- Born: 23 August 1958 Lisbon, Portugal
- Died: 2 December 2025 (aged 67) Lisbon, Portugal
- Education: Catholic University of Portugal
- Occupations: Print and television journalist

= Constança Cunha e Sá =

Portuguese journalist (1958–2025)

Constança Cunha e Sá (1958 – 2025) was a Portuguese journalist and political commentator, known for being incisive in her television interviews.

==Early life==
Cunha e Sá was born in the Portuguese capital of Lisbon on 23 August 1958. She studied at the Lisbon campus of the Catholic University of Portugal, where she obtained a degree in philosophy. After graduating she taught for three years in several Lisbon high schools, including the Pedro Nunes High School in Lisbon. She began working as a journalist in 1988 at Sábado magazine, which was then edited by Joaquim Letria. Her first report was of a congress of the Social Democratic Party (PSD). She would contribute to Sábado until 2007.

==Career==
In 1996, Cunha e Sá was appointed director of the weekly newspaper O Independente, owned by Paulo Portas, which she left two years later. She then worked at Diário Económico before starting to work at Televisão Independente (TVI) where she became the politics editor in the newsroom. She remained at TVI until 2020, leaving after disagreeing with the sale of 30% of the shares of TVI's controlling company, Media Capital.
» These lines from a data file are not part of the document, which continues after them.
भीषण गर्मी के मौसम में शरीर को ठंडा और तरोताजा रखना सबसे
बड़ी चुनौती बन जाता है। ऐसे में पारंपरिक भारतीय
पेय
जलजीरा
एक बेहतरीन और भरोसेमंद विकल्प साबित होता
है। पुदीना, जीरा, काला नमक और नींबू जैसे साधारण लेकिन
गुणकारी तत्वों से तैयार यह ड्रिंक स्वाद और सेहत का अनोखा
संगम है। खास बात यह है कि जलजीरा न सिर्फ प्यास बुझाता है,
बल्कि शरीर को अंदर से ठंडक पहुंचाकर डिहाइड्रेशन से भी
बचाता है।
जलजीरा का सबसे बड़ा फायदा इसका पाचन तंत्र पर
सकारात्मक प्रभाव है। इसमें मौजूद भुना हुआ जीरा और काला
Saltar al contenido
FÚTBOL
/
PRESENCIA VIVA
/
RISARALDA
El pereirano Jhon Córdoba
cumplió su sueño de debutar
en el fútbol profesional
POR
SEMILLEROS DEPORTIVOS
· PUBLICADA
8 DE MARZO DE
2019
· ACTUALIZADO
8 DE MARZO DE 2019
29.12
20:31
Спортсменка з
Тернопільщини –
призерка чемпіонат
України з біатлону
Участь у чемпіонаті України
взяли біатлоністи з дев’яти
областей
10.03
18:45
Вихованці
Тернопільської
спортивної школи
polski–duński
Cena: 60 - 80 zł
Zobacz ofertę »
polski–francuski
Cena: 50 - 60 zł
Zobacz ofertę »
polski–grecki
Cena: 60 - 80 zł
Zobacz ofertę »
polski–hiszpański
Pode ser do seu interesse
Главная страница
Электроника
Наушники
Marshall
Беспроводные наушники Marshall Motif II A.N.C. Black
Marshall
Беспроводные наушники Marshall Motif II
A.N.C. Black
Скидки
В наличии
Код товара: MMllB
She returned a year later as a political commentator, becoming known for her outspokenness. Also on television, she moderated the programme A Prova dos 9, on TVI24 (now CNN Portugal), in which, together with others, she commented on the political, social, and economic situation in Portugal. Throughout her career, Cunha e Sá wrote for several Portuguese newspapers, including: Público, Jornal de Negócios and Correio da Manhã.

==Death and tributes==
Cunha e Sá died from lung cancer in Lisbon on 2 December 2025, at the age of 67. Among others to pay tribute was the Portuguese president, Marcelo Rebelo de Sousa, who noted that she was a "singular figure in Portuguese journalism [who] leaves an indelible memory in all those who had the privilege of working with and knowing her." The Portuguese newspaper, Diário de Notícias, wrote that she "stood out for her ability to explain complex issues of Portuguese politics in a way that was accessible to the public."